Le Luxembourg souhaite également développer davantage ce secteur. Le pays consacre des moyens importants à la défense dans le cadre des objectifs de l’OTAN, et le gouvernement veut que ces investissements génèrent un retour économique. Lex Delles estime que les entreprises qui fournissent l’armée devraient pouvoir créer de l’activité sur le territoire, notamment à travers des services d’entretien. L’objectif est de favoriser l’implantation de sociétés capables de créer des emplois et de maintenir une partie de la chaîne de valeur au Luxembourg.
Des contacts existent déjà avec des entreprises intéressées par une installation sur l’ancien site de Liberty Steel à Dudelange. Le gouvernement y prévoit aussi la création d’un incubateur destiné à accompagner des sociétés souhaitant se développer dans le domaine de la défense.
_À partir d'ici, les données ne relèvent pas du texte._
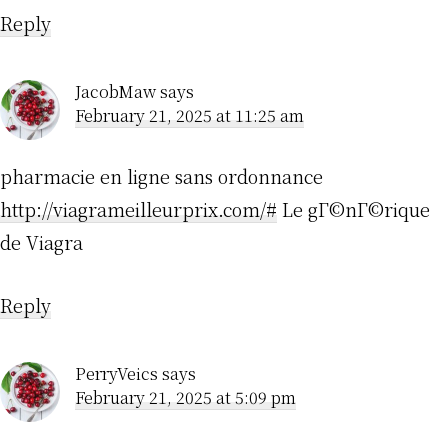
Reply
JacobMaw
says
February 21, 2025 at 11:25 am
pharmacie en ligne sans ordonnance
http://viagrameilleurprix.com/#
Le gГ©nГ©rique
de Viagra
Reply
PerryVeics
says
February 21, 2025 at 5:09 pm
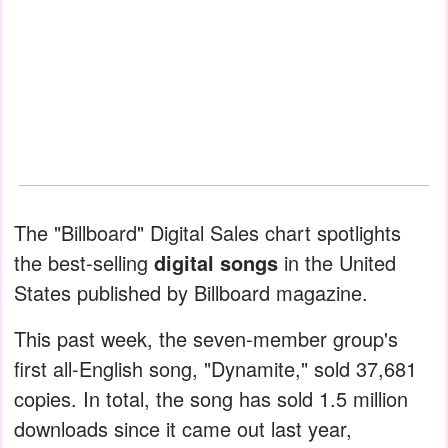
The "Billboard" Digital Sales chart spotlights
the best-selling
digital songs
in the United
States published by Billboard magazine.
This past week, the seven-member group's
first all-English song, "Dynamite," sold 37,681
copies. In total, the song has sold 1.5 million
downloads since it came out last year,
Selon le ministre, une entreprise traditionnelle qui voudrait se diversifier vers ce secteur devra mener des recherches et développer de nouvelles compétences dans un environnement sécurisé.
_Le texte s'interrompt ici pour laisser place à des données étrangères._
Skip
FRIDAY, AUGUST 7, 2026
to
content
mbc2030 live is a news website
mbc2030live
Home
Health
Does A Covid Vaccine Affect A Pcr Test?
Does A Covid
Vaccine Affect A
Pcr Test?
Lex Delles précise toutefois que le Luxembourg n’accueillera pas de fabricants de chars, de avions de combat ou de missiles. Le pays vise plutôt des activités liées aux logiciels, à l’espace, aux capacités satellitaires ou aux télécommunications. L’idée est de permettre aux entreprises déjà actives dans ces domaines de renforcer leur position et de s’étendre vers des applications liées à la défense.
Le ministre espère voir les premières activités s’installer à Dudelange dans les neuf à douze prochains mois.